After two postponements of the bidding deadline, submissions are due at 2 p.m. today, a spokesman for the state Treasury Department said. Four companies from as far away as Greece are expected to offer proposals.
But one of the most vocal critics of the state’s plan, the Green Brook-based Asian-American Retailers Association, is still calling the effort premature. Satish V. Poondi, director of legislative affairs for the group, said ideas such as the launch of online lottery sales would hurt small retailers, but the association has been unable to find an audience with the Chris Christie administration and Republican lawmakers.
“What we’re trying to do is create that dialogue, because we think it’s necessary for the governor to hear from retailers such as ourselves,” said Poondi, whose group formed the Big Gamble NJ coalition. “At every level we’ve tried to initiate that discussion.”
Poondi would not rule out a lawsuit, he said, though he was still hopeful the administration would at least listen to retail stakeholders. The governor’s press office referred questions to the Treasury Department, which did not immediately return a follow-up call early this afternoon.

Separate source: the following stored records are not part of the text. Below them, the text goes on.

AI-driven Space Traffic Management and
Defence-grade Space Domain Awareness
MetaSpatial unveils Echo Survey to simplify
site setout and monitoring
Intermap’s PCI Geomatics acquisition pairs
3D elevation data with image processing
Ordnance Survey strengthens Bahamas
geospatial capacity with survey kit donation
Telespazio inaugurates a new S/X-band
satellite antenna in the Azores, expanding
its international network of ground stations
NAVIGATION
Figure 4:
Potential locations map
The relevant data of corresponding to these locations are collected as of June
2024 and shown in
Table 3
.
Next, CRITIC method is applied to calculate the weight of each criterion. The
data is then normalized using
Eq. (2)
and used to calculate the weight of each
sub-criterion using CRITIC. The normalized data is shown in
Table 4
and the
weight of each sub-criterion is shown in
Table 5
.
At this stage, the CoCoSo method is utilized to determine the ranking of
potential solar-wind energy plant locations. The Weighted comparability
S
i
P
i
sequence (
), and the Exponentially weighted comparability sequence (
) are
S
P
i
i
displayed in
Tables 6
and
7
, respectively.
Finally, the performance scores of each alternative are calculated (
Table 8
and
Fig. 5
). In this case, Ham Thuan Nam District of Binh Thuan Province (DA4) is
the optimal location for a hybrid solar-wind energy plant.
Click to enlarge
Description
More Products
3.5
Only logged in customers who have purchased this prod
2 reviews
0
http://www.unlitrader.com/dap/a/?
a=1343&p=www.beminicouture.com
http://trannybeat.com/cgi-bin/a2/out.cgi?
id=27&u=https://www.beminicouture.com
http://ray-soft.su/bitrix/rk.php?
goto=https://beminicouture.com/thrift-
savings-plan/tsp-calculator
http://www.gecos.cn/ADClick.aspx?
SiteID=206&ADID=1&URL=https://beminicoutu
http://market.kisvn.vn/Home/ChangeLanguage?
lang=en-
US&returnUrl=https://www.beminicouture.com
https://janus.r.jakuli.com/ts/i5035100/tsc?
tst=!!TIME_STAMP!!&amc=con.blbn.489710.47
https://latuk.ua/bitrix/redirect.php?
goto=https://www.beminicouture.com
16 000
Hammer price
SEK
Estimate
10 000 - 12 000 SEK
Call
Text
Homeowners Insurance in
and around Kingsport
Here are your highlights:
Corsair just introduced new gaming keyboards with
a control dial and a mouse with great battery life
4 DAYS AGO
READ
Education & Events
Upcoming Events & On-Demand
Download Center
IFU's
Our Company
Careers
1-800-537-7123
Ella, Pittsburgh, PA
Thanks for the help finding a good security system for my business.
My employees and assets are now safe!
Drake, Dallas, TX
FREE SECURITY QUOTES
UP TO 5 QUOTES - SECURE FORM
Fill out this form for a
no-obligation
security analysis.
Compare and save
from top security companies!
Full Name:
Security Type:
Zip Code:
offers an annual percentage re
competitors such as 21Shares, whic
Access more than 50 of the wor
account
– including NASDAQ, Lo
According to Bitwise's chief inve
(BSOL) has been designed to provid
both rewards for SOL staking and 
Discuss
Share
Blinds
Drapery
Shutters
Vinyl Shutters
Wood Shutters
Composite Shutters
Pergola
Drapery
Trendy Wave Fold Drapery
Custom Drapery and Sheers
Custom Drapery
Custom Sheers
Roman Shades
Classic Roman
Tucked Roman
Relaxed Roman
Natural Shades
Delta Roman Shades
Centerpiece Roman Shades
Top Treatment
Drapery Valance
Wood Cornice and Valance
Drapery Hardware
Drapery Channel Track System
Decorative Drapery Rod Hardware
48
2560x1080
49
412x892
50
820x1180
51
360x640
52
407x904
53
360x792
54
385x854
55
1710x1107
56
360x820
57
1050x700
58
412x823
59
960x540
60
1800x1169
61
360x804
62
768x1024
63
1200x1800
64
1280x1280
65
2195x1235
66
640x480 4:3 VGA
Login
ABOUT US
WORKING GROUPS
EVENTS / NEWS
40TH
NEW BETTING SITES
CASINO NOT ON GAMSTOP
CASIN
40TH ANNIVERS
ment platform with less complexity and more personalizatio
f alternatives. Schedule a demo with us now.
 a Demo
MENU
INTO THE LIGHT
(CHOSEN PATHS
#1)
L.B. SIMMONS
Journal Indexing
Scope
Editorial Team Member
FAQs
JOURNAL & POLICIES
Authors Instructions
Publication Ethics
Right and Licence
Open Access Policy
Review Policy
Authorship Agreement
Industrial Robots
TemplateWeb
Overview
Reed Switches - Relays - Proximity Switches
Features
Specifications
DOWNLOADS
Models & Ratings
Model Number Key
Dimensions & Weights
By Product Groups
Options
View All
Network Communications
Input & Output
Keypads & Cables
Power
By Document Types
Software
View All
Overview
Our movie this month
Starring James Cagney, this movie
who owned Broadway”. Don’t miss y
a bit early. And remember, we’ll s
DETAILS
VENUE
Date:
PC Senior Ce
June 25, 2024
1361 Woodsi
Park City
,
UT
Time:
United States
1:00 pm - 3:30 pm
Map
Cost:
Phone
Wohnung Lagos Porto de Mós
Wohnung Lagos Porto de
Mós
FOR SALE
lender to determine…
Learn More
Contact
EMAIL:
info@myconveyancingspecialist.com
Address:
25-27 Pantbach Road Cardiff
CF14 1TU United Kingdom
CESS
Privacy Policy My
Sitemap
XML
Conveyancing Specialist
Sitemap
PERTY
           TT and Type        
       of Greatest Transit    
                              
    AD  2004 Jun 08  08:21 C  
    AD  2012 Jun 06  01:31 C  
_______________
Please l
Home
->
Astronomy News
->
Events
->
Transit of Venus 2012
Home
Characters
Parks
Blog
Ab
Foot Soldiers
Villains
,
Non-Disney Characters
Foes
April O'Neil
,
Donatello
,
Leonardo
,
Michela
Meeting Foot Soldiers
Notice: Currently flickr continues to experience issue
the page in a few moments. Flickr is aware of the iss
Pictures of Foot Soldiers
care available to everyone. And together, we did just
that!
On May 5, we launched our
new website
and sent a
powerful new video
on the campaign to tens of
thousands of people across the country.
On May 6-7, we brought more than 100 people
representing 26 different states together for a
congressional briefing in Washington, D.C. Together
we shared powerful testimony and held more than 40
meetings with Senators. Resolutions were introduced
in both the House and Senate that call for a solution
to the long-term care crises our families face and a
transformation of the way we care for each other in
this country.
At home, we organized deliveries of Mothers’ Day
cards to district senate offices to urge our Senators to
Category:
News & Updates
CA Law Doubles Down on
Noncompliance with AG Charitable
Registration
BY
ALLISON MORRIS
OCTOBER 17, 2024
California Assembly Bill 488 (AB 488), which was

New Jersey is not the only state considering a privatized lottery system. Published reports this week say in Pennsylvania, Gov. Tom Corbett has been negotiating with Camelot Global Services, a British firm that submitted the lone bid for the contract. But the plan also faces uncertainty, with Corbett reportedly trying to persuade Camelot to extend its bid past Dec. 31 as the state’s lottery employees’ union prepares an alternative plan.
Camelot is also one of four firms that met with New Jersey officials in September and that were expected to submit bids today. The firms also include New York-based Scientific Games; Greece-based Intralot; and Lottomatica, the Italian company that owns Providence, R.I.-based GTECH Corp. GTECH has been supplying lottery technology to the Garden State since 1984.
The retailers group has found support from some Democratic lawmakers, but the administration appears to be moving forward. Still, Poondi said it was tough to believe that the state wouldn’t “just hear us out before you change this entire system,” which includes 6,500 retailers statewide
“Maybe you don’t agree with us, but why wouldn’t you just sit down with the small businessman?” he said. “That, to me, doesn’t make sense — to change the system without first doing that.”